Purpose: The purposes of this study were to explore acute care staff's perceptions of how two components of the work environment, the ethical climate and continuous quality improvement leadership, influence teamwork and to begin to identify actionable approaches for improving teamwork. Although ethical climate influences have been studied in several sectors, research is lacking in health care.


Methodology/Approach: A cross-sectional field study explored how the ethical climate impacted teamwork in an acute care setting and how continuous quality improvement leadership behaviors moderated the relationship between the ethical climate and teamwork.


Findings: Results indicated that clinicians who perceived the ethical climate to be benevolent were significantly more likely to say that teamwork was better.
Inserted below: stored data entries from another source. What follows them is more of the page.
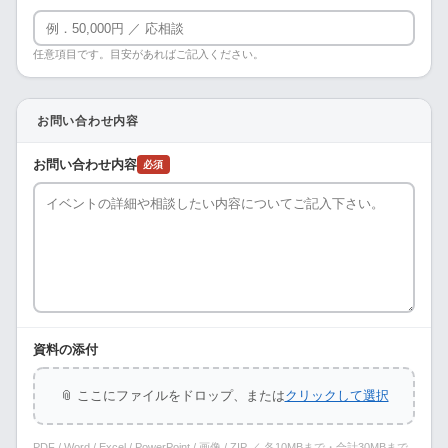
任意項目です。目安があればご記入ください。
お問い合わせ内容
お問い合わせ内容
必須
資料の添付
📎 ここにファイルをドロップ、または
クリックして選択
PDF / Word / Excel / PowerPoint / 画像 / ZIP ／ 各10MBまで・合計30MBまで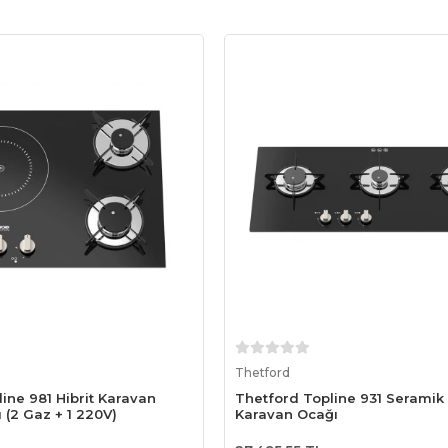
Sepete Ekle
Sepete Ekle
Thetford
ine 981 Hibrit Karavan
Thetford Topline 931 Seramik
 (2 Gaz + 1 220V)
Karavan Ocağı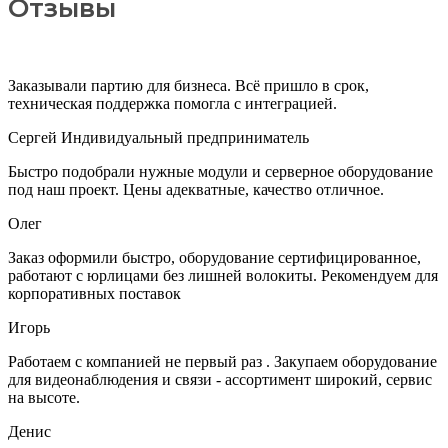
Отзывы
Заказывали партию для бизнеса. Всё пришло в срок,
техническая поддержка помогла с интеграцией.
Сергей
Индивидуальный предприниматель
Быстро подобрали нужные модули и серверное оборудование
под наш проект. Цены адекватные, качество отличное.
Олег
Заказ оформили быстро, оборудование сертифицированное,
работают с юрлицами без лишней волокиты. Рекомендуем для
корпоративных поставок
Игорь
Работаем с компанией не первый раз . Закупаем оборудование
для видеонаблюдения и связи - ассортимент широкий, сервис
на высоте.
Денис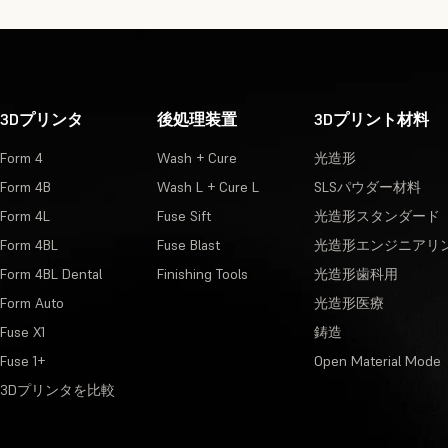
3Dプリンタ
後処理装置
3Dプリント材料
Form 4
Wash + Cure
光造形
Form 4B
Wash L + Cure L
SLSパウダー材料
Form 4L
Fuse Sift
光造形スタンダード
Form 4BL
Fuse Blast
光造形エンジニアリ
Form 4BL Dental
Finishing Tools
光造形歯科用
Form Auto
光造形医療
Fuse X1
鋳造
Fuse 1+
Open Material Mode
3Dプリンタを比較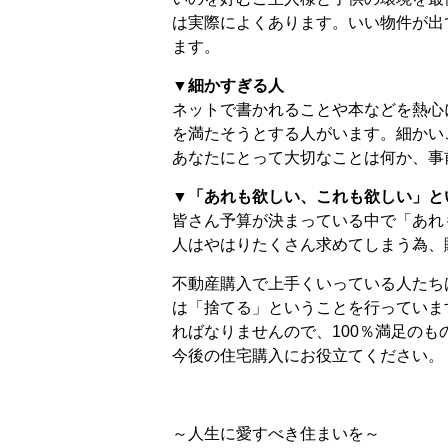
は実際によくあります。いい物件が出
ます。
▼細かすぎる人
ネットで書かれることや本などを熱心
を満たそうとする人がいます。細かい
あなたにとって大切なことは何か、事
▼「あれも欲しい、これも欲しい」と
皆さん予算が決まっている中で「あれ
人はやはりたくさん求めてしまう為、
不動産購入で上手くいっている人たち
は「捨てる」ということを行っていま
ればなりませんので、100％満足の
今後の住宅購入にお役立てください。
～人生に愛すべき住まいを～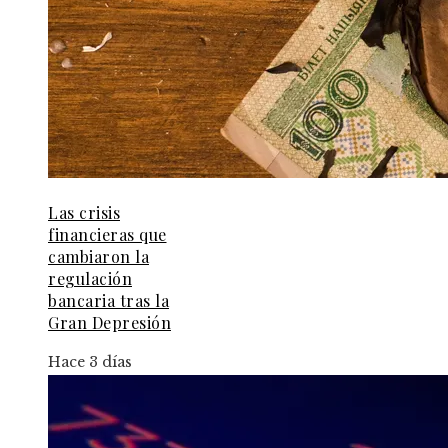
Las crisis
financieras que
cambiaron la
regulación
bancaria tras la
Gran Depresión
Hace 3 días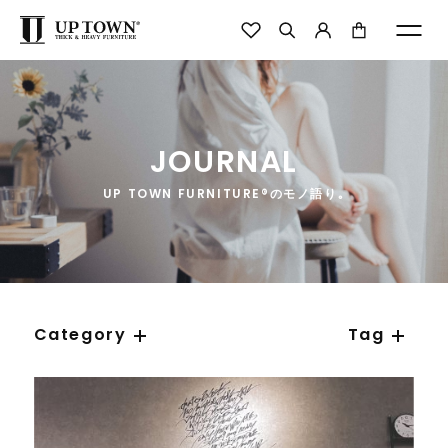
JOURNAL
UP TOWN FURNITURE®のモノ語り｡
Category
Tag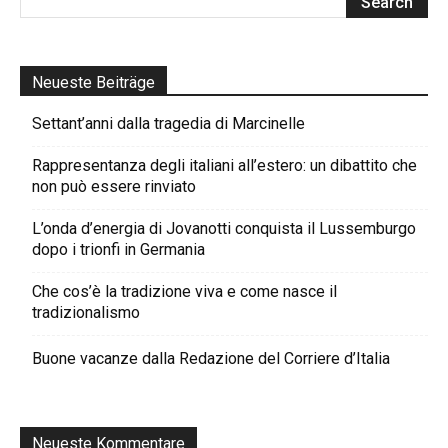
Neueste Beiträge
Settant’anni dalla tragedia di Marcinelle
Rappresentanza degli italiani all’estero: un dibattito che
non può essere rinviato
L’onda d’energia di Jovanotti conquista il Lussemburgo
dopo i trionfi in Germania
Che cos’è la tradizione viva e come nasce il
tradizionalismo
Buone vacanze dalla Redazione del Corriere d’Italia
Neueste Kommentare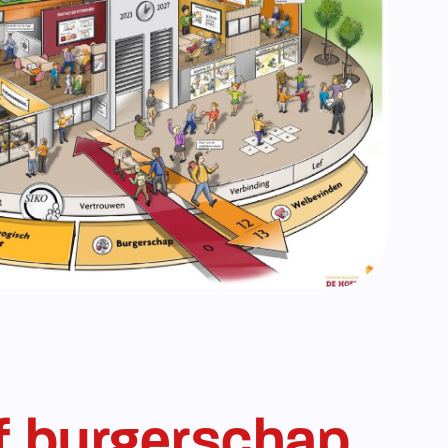
n beschouwen we onze school als een mini-
ier leren onze leerlingen hoe ze samen
amenleven, bijdragen aan de gemeenschap
lkaar en hun omgeving. We willen dat onze
 bewust worden van hun rol in de samenleving
daar een positieve bijdrage aan kunnen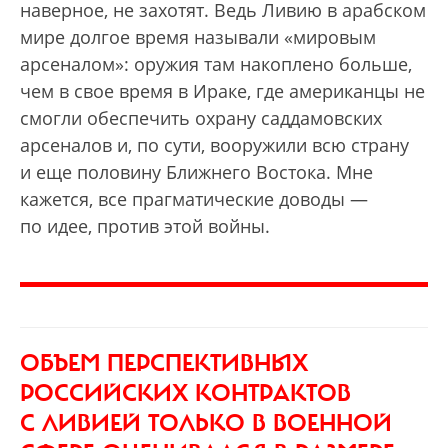
наверное, не захотят. Ведь Ливию в арабском
мире долгое время называли «мировым
арсеналом»: оружия там накоплено больше,
чем в свое время в Ираке, где американцы не
смогли обеспечить охрану саддамовских
арсеналов и, по сути, вооружили всю страну
и еще половину Ближнего Востока. Мне
кажется, все прагматические доводы —
по идее, против этой войны.
ОБЪЕМ ПЕРСПЕКТИВНЫХ
РОССИЙСКИХ КОНТРАКТОВ
С ЛИВИЕЙ
ТОЛЬКО В ВОЕННОЙ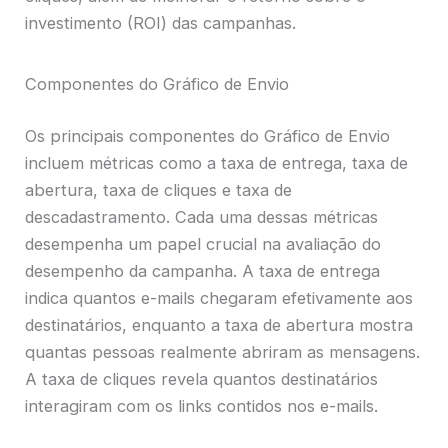
investimento (ROI) das campanhas.
Componentes do Gráfico de Envio
Os principais componentes do Gráfico de Envio
incluem métricas como a taxa de entrega, taxa de
abertura, taxa de cliques e taxa de
descadastramento. Cada uma dessas métricas
desempenha um papel crucial na avaliação do
desempenho da campanha. A taxa de entrega
indica quantos e-mails chegaram efetivamente aos
destinatários, enquanto a taxa de abertura mostra
quantas pessoas realmente abriram as mensagens.
A taxa de cliques revela quantos destinatários
interagiram com os links contidos nos e-mails.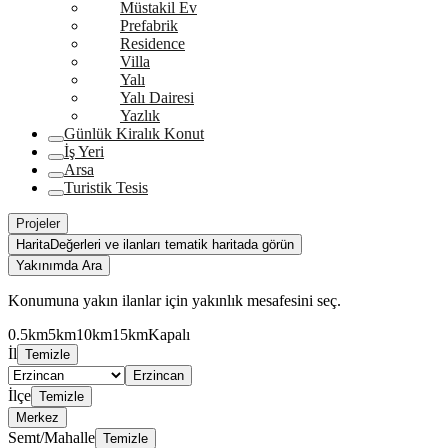
Müstakil Ev
Prefabrik
Residence
Villa
Yalı
Yalı Dairesi
Yazlık
Günlük Kiralık Konut
İş Yeri
Arsa
Turistik Tesis
Projeler
Harita
Değerleri ve ilanları tematik haritada görün
Yakınımda Ara
Konumuna yakın ilanlar için yakınlık mesafesini seç.
0.5km
5km
10km
15km
Kapalı
İl
Temizle
Erzincan
İlçe
Temizle
Merkez
Semt/Mahalle
Temizle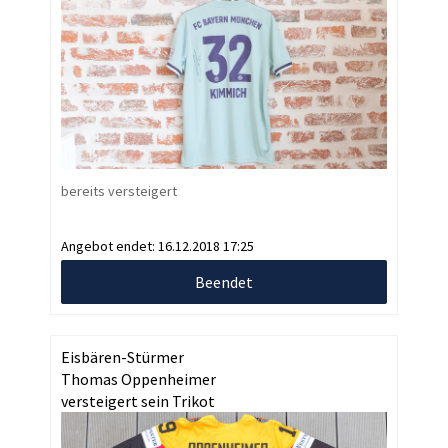
bereits versteigert
Angebot endet:
16.12.2018 17:25
Beendet
Eisbären-Stürmer
Thomas Oppenheimer
versteigert sein Trikot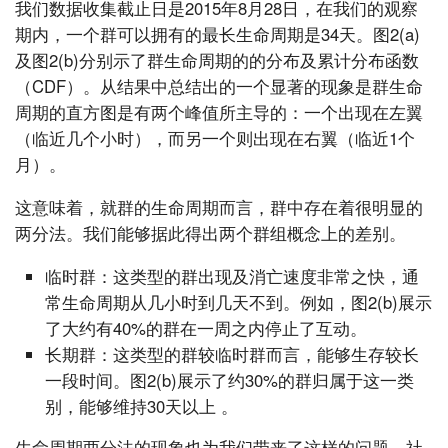
我们数据收集截止日是2015年8月28日，在我们的观察
期内，一个群可以拥有的最长生命周期是34天。图2(a)
及图2(b)分别示了群生命周期的的分布及累计分布函数
（CDF）。从结果中总结出的一个显著的现象是群生命
周期的直方图是有两个峰值所主导的：一个出现在左翼
（临近几个小时），而另一个则出现在右翼（临近1个
月）。
这意味着，就群的生命周期而言，群中存在着很明显的
两分法。我们能够据此得出两个群组概念上的差别。
临时群：这类型的群出现及消亡速度非常之快，通
常生命周期从几小时到几天不到。例如，图2(b)展示
了大约有40%的群在一周之内停止了互动。
长期群：这类型的群较临时群而言，能够生存较长
一段时间。图2(b)展示了约30%的群归属于这一类
别，能够维持30天以上 。
生命周期两分法的现象也为我们带来了这样的问题，社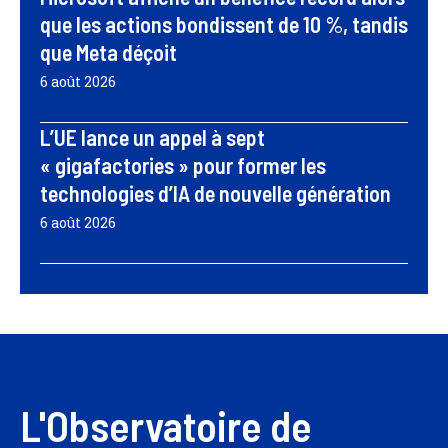
que les actions bondissent de 10 %, tandis
que Meta déçoit
6 août 2026
L’UE lance un appel à sept
« gigafactories » pour former les
technologies d’IA de nouvelle génération
6 août 2026
L'Observatoire de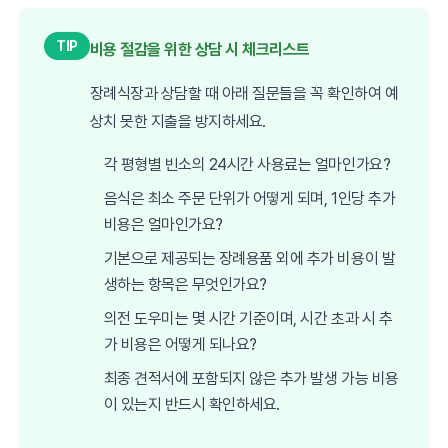
TIP
비용 절감을 위한 상담 시 체크리스트
장례식장과 상담할 때 아래 질문들을 꼭 확인하여 예
상치 못한 지출을 방지하세요.
각 평형별 빈소의 24시간 사용료는 얼마인가요?
음식은 최소 주문 단위가 어떻게 되며, 1인당 추가
비용은 얼마인가요?
기본으로 제공되는 장례용품 외에 추가 비용이 발
생하는 항목은 무엇인가요?
의전 도우미는 몇 시간 기준이며, 시간 초과 시 추
가 비용은 어떻게 되나요?
최종 견적서에 포함되지 않은 추가 발생 가능 비용
이 있는지 반드시 확인하세요.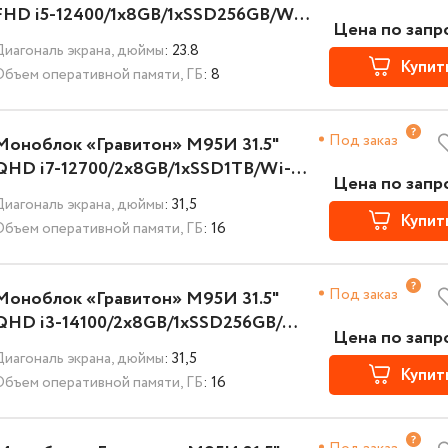
FHD i5-12400/1x8GB/1xSSD256GB/Wi-
Цена по запр
Fi+BT/K+M/NoOS/3YST
Диагональ экрана, дюймы
: 23.8
Купит
Объем оперативной памяти, ГБ
: 8
Под заказ
Моноблок «Гравитон» М95И 31.5"
QHD i7-12700/2x8GB/1xSSD1TB/Wi-
Цена по запр
Fi+BT/K+M/NoOS/3YST
Диагональ экрана, дюймы
: 31,5
Купит
Объем оперативной памяти, ГБ
: 16
Под заказ
Моноблок «Гравитон» М95И 31.5"
QHD i3-14100/2x8GB/1xSSD256GB/Wi-
Цена по запр
Fi+BT/K+M/NoOS/3YST
Диагональ экрана, дюймы
: 31,5
Купит
Объем оперативной памяти, ГБ
: 16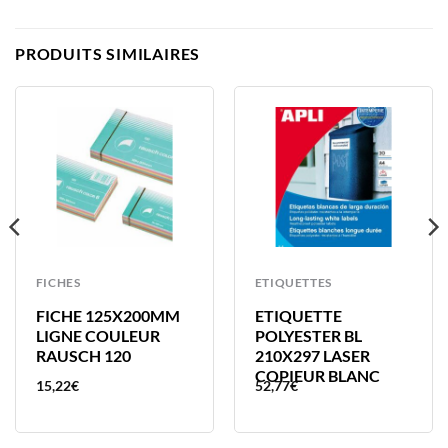
PRODUITS SIMILAIRES
FICHES
ETIQUETTES
FICHE 125X200MM
ETIQUETTE
LIGNE COULEUR
POLYESTER BL
RAUSCH 120
210X297 LASER
COPIEUR BLANC
15,22
€
52,77
€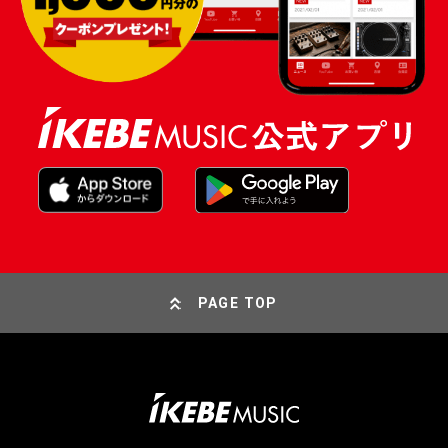
PAGE TOP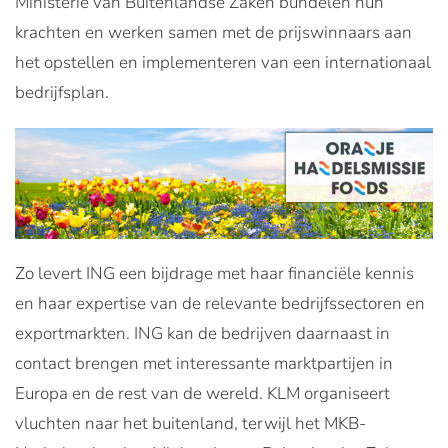
Ministerie van Buitenlandse Zaken bundelen hun
krachten en werken samen met de prijswinnaars aan
het opstellen en implementeren van een internationaal
bedrijfsplan.
Zo levert ING een bijdrage met haar financiële kennis
en haar expertise van de relevante bedrijfssectoren en
exportmarkten. ING kan de bedrijven daarnaast in
contact brengen met interessante marktpartijen in
Europa en de rest van de wereld. KLM organiseert
vluchten naar het buitenland, terwijl het MKB-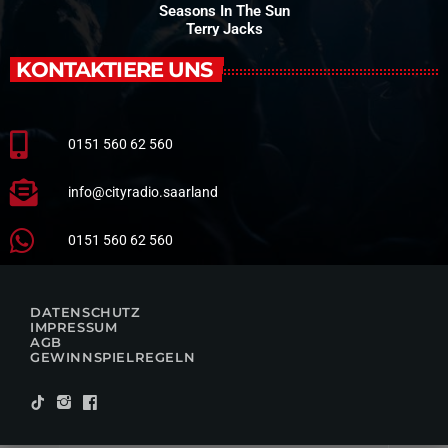
Seasons In The Sun
Terry Jacks
KONTAKTIERE UNS
0151 560 62 560
info@cityradio.saarland
0151 560 62 560
DATENSCHUTZ
IMPRESSUM
AGB
GEWINNSPIELREGELN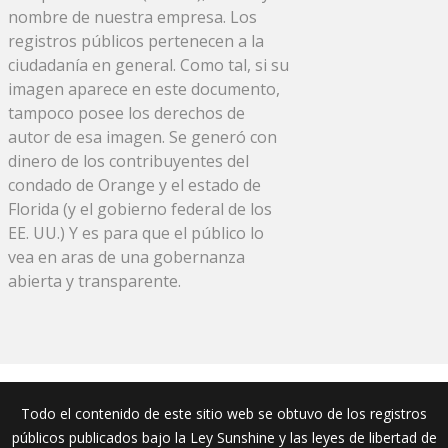
nombre de nuestra empresa. Los
registros públicos pertenecen a la
ciudadanía en general. Como tal, si su
imagen aparece en este documento,
tampoco posee los derechos de
autor de esa imagen. Se generó con
dinero de los contribuyentes del
condado de Orange y el estado de
Florida (y el gobierno federal de los
EE. UU.) Y es para que el público lo
vea en aras de una gobernanza
abierta y transparente.
Todo el contenido de este sitio web se obtuvo de los registros
públicos publicados bajo la Ley Sunshine y las leyes de libertad de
Furthermore, we found that continuous quality improvement leadership styles moderated the relationship between the ethical climate and teamwork.


Practice Implications: Although a benevolent ethical climate appears to be associated with effective teamwork, it appears that the proximate continuous quality improvement behaviors exhibited by leaders have a significant impact as well, above and beyond the climate. Implications for research and practice are discussed.